Page layout parsing data:
== Segment start ==
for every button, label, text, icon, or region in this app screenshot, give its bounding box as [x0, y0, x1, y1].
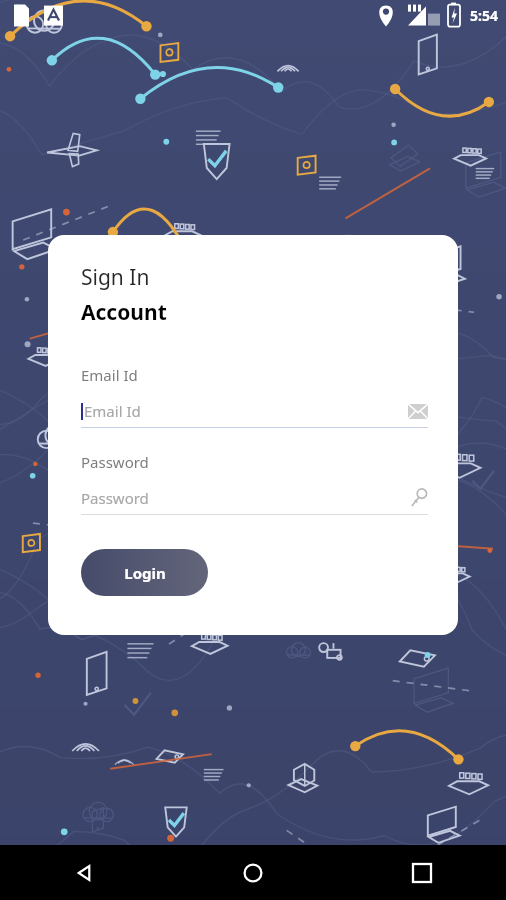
button[interactable]: Password [81, 485, 428, 511]
button[interactable]: Login [81, 549, 208, 596]
button[interactable]: Home [168, 845, 337, 900]
button[interactable]: Email Id [81, 398, 428, 424]
button[interactable]: Recent apps [337, 845, 506, 900]
staticText: Account [81, 298, 167, 327]
staticText: 5:54 [470, 6, 498, 25]
staticText: Login [124, 563, 166, 583]
staticText: Email Id [84, 401, 141, 421]
staticText: Email Id [81, 365, 138, 385]
staticText: Password [81, 488, 149, 508]
staticText: Sign In [81, 263, 150, 292]
button[interactable]: Back [0, 845, 168, 900]
staticText: Password [81, 452, 149, 472]
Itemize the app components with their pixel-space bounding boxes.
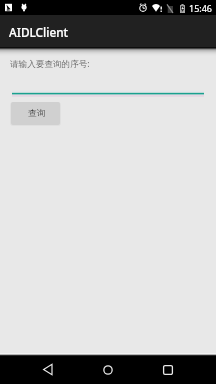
staticText: 查询 [28, 108, 46, 119]
staticText: 请输入要查询的序号: [10, 58, 90, 70]
button[interactable]: Home [98, 355, 118, 384]
button[interactable]: Recent apps [158, 355, 178, 384]
button[interactable]: Back [38, 355, 58, 384]
staticText: 15:46 [189, 2, 213, 14]
button[interactable]: 查询 [11, 102, 60, 125]
staticText: AIDLClient [9, 24, 69, 40]
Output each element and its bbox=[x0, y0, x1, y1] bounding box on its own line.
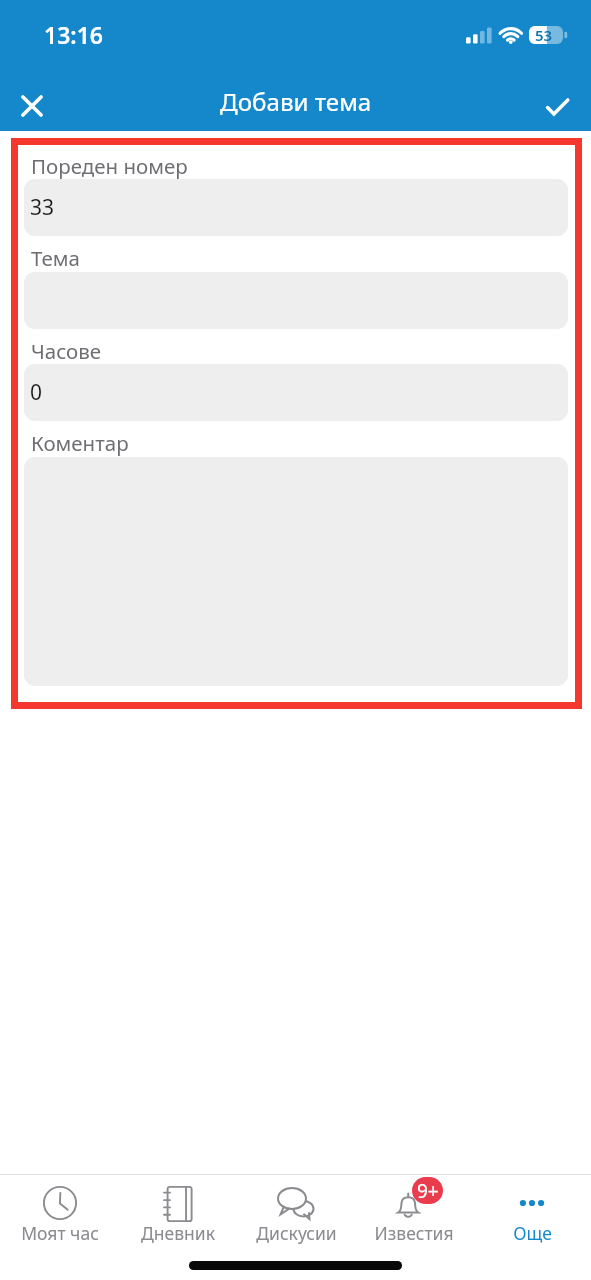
button[interactable]: Още bbox=[473, 1175, 591, 1254]
button[interactable]: 9+ bbox=[355, 1175, 473, 1254]
staticText: Известия bbox=[374, 1221, 454, 1245]
button[interactable]: Save bbox=[535, 84, 581, 130]
staticText: Часове bbox=[31, 337, 102, 365]
button[interactable]: 33 bbox=[24, 179, 568, 236]
staticText: 33 bbox=[30, 193, 55, 222]
button[interactable]: Моят час bbox=[0, 1175, 119, 1254]
button[interactable]: 0 bbox=[24, 364, 568, 421]
staticText: Още bbox=[513, 1221, 552, 1245]
button[interactable]: Close bbox=[9, 83, 55, 129]
staticText: 0 bbox=[30, 378, 43, 407]
staticText: Пореден номер bbox=[31, 152, 188, 180]
staticText: Моят час bbox=[21, 1221, 99, 1245]
staticText: 53 bbox=[535, 25, 553, 45]
staticText: 13:16 bbox=[44, 19, 103, 50]
button[interactable]: Дневник bbox=[119, 1175, 237, 1254]
staticText: Дискусии bbox=[256, 1221, 337, 1245]
staticText: Дневник bbox=[141, 1221, 215, 1245]
staticText: 9+ bbox=[417, 1178, 439, 1204]
staticText: Добави тема bbox=[220, 85, 372, 118]
staticText: Тема bbox=[31, 244, 81, 272]
staticText: Коментар bbox=[31, 429, 129, 457]
button[interactable]: Дискусии bbox=[237, 1175, 355, 1254]
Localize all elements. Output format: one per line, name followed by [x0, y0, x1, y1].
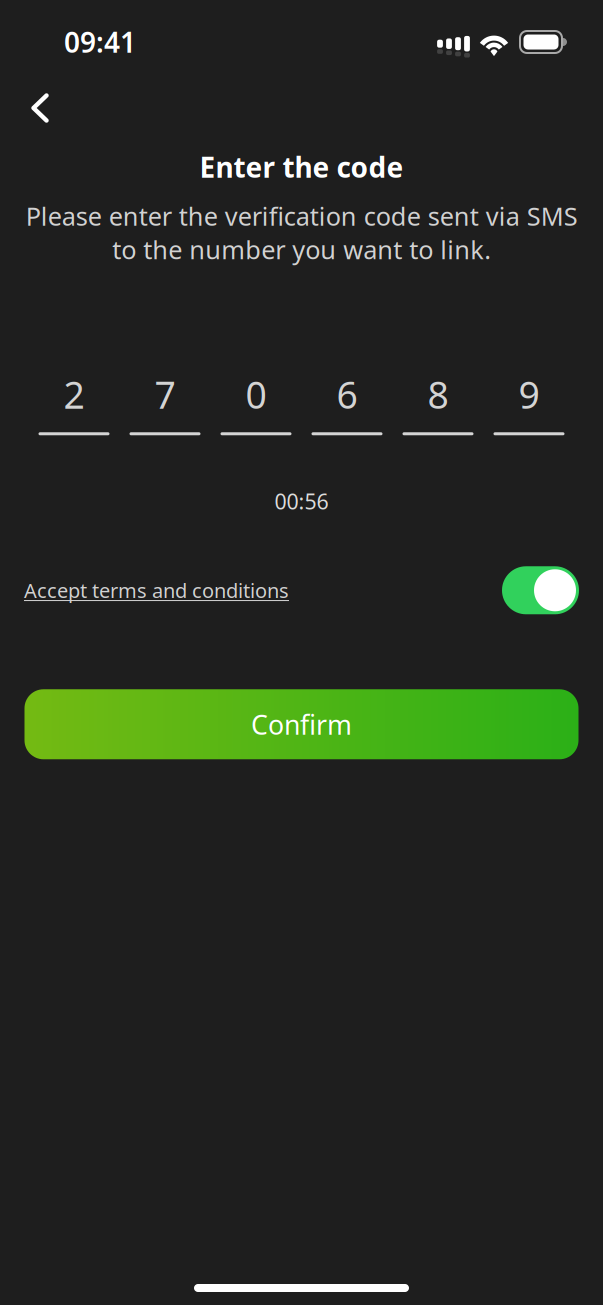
staticText: 6 — [336, 370, 358, 419]
staticText: Accept terms and conditions — [24, 577, 289, 604]
staticText: 2 — [64, 370, 84, 419]
button[interactable]: Code digit 0 — [220, 380, 292, 435]
button[interactable]: Code digit 6 — [312, 380, 382, 435]
staticText: Please enter the verification code sent … — [26, 199, 578, 266]
button[interactable]: Code digit 2 — [38, 380, 110, 435]
staticText: 9 — [518, 370, 540, 419]
staticText: 7 — [154, 370, 176, 419]
staticText: 0 — [246, 370, 266, 419]
button[interactable]: Back — [0, 73, 69, 132]
button[interactable]: Code digit 7 — [130, 380, 200, 435]
staticText: Enter the code — [200, 148, 404, 186]
staticText: Confirm — [251, 707, 352, 742]
staticText: 00:56 — [274, 487, 328, 515]
staticText: 09:41 — [64, 23, 136, 61]
staticText: 8 — [428, 370, 448, 419]
button[interactable]: Confirm — [24, 689, 578, 759]
button[interactable]: Accept terms and conditions — [24, 577, 289, 604]
button[interactable]: Code digit 8 — [402, 380, 474, 435]
button[interactable]: Code digit 9 — [494, 380, 564, 435]
button[interactable]: Accept terms and conditions — [502, 566, 579, 614]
== Segment end ==
Scan the records for the word "Output" and copy every line where it is found.

● **Solution to this problem**
Output each element and its bbox=[x0, y0, x1, y1] bounding box on its own line.
Localize all elements. Output format: one per line, name followed by [x0, y0, x1, y1].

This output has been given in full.